Stored data entries

▽

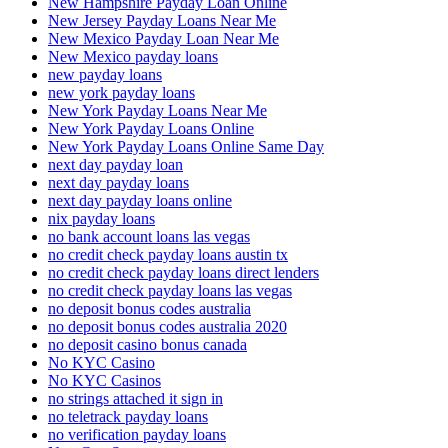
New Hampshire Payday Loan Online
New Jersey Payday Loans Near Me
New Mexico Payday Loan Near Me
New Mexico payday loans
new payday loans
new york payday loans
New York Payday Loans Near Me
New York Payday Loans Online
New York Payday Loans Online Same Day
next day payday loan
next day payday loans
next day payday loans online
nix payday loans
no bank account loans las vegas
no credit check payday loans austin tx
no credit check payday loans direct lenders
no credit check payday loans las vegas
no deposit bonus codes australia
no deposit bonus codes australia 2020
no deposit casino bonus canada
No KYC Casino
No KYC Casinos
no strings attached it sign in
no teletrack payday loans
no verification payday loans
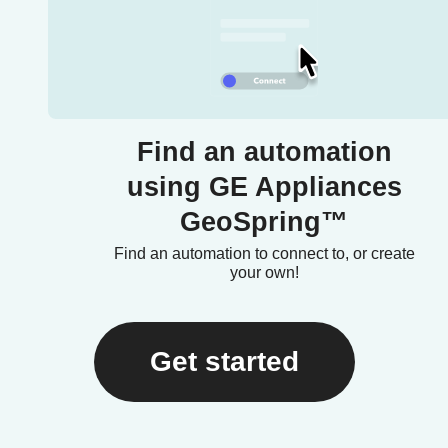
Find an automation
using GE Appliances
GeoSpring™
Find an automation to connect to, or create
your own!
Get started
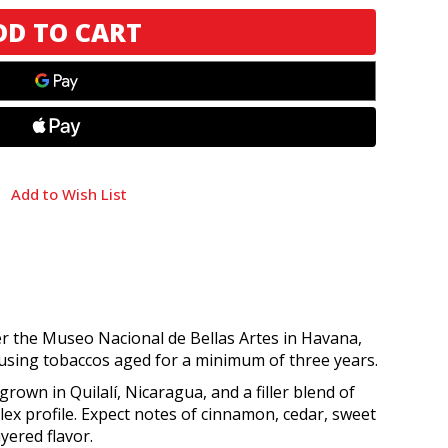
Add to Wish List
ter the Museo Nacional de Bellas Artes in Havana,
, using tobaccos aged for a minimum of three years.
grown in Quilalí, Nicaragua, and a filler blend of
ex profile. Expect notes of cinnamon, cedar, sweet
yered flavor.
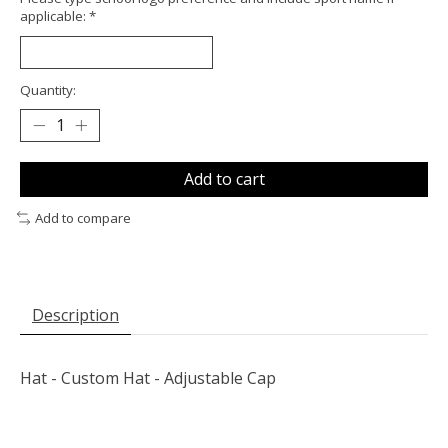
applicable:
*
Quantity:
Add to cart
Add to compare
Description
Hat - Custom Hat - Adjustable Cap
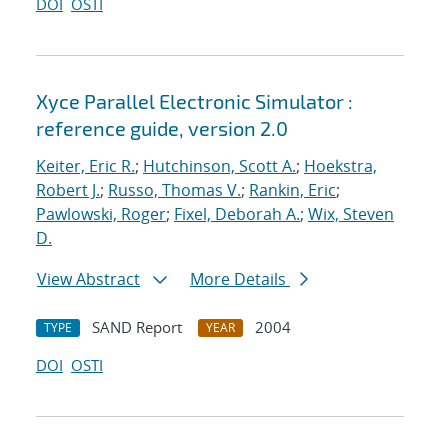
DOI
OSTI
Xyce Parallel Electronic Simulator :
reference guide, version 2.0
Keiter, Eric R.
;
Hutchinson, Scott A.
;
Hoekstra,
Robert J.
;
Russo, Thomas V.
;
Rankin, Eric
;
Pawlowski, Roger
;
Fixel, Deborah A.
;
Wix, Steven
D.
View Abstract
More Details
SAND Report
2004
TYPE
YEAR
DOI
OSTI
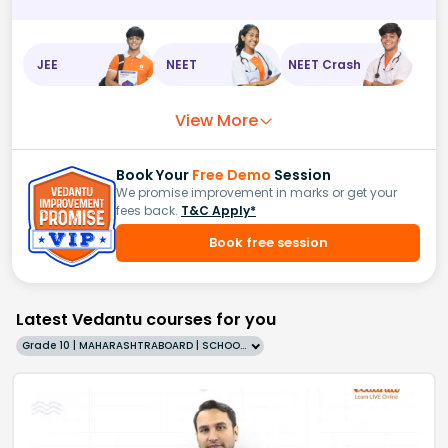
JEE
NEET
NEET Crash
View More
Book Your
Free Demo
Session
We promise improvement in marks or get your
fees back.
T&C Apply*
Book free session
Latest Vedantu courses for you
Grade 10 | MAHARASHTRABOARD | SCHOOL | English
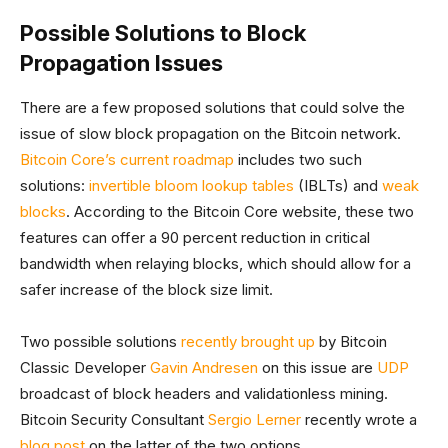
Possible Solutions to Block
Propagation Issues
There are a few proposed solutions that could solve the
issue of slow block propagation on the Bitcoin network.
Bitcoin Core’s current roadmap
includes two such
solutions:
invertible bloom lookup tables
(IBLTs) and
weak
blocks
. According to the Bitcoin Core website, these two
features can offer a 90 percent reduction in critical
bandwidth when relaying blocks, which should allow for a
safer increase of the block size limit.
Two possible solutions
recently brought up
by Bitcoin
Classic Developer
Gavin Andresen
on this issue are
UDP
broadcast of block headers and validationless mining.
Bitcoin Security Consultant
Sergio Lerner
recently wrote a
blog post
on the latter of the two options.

△

■ **What the exercise asks**:
Restate every line of the data above word for word, with the images removed.

■ **Exercise output**:
New Hampshire Payday Loan Online
New Jersey Payday Loans Near Me
New Mexico Payday Loan Near Me
New Mexico payday loans
new payday loans
new york payday loans
New York Payday Loans Near Me
New York Payday Loans Online
New York Payday Loans Online Same Day
next day payday loan
next day payday loans
next day payday loans online
nix payday loans
no bank account loans las vegas
no credit check payday loans austin tx
no credit check payday loans direct lenders
no credit check payday loans las vegas
no deposit bonus codes australia
no deposit bonus codes australia 2020
no deposit casino bonus canada
No KYC Casino
No KYC Casinos
no strings attached it sign in
no teletrack payday loans
no verification payday loans
Find an automation
using GE Appliances
GeoSpring™
Find an automation to connect to, or create
your own!
Get started
Add to Wish List
ter the Museo Nacional de Bellas Artes in Havana,
, using tobaccos aged for a minimum of three years.
grown in Quilalí, Nicaragua, and a filler blend of
ex profile. Expect notes of cinnamon, cedar, sweet
yered flavor.
applicable:
*
Quantity:
Add to cart
Add to compare
Description
Hat - Custom Hat - Adjustable Cap
DOI
OSTI
Xyce Parallel Electronic Simulator :
reference guide, version 2.0
Keiter, Eric R.
;
Hutchinson, Scott A.
;
Hoekstra,
Robert J.
;
Russo, Thomas V.
;
Rankin, Eric
;
Pawlowski, Roger
;
Fixel, Deborah A.
;
Wix, Steven
D.
View Abstract
More Details
SAND Report
2004
TYPE
YEAR
DOI
OSTI
JEE
NEET
NEET Crash
View More
Book Your
Free Demo
Session
We promise improvement in marks or get your
fees back.
T&C Apply*
Book free session
Latest Vedantu courses for you
Grade 10 | MAHARASHTRABOARD | SCHOOL | English
Possible Solutions to Block
Propagation Issues
There are a few proposed solutions that could solve the
issue of slow block propagation on the Bitcoin network.
Bitcoin Core’s current roadmap
includes two such
solutions:
invertible bloom lookup tables
(IBLTs) and
weak
blocks
. According to the Bitcoin Core website, these two
features can offer a 90 percent reduction in critical
bandwidth when relaying blocks, which should allow for a
safer increase of the block size limit.
Two possible solutions
recently brought up
by Bitcoin
Classic Developer
Gavin Andresen
on this issue are
UDP
broadcast of block headers and validationless mining.
Bitcoin Security Consultant
Sergio Lerner
recently wrote a
blog post
on the latter of the two options.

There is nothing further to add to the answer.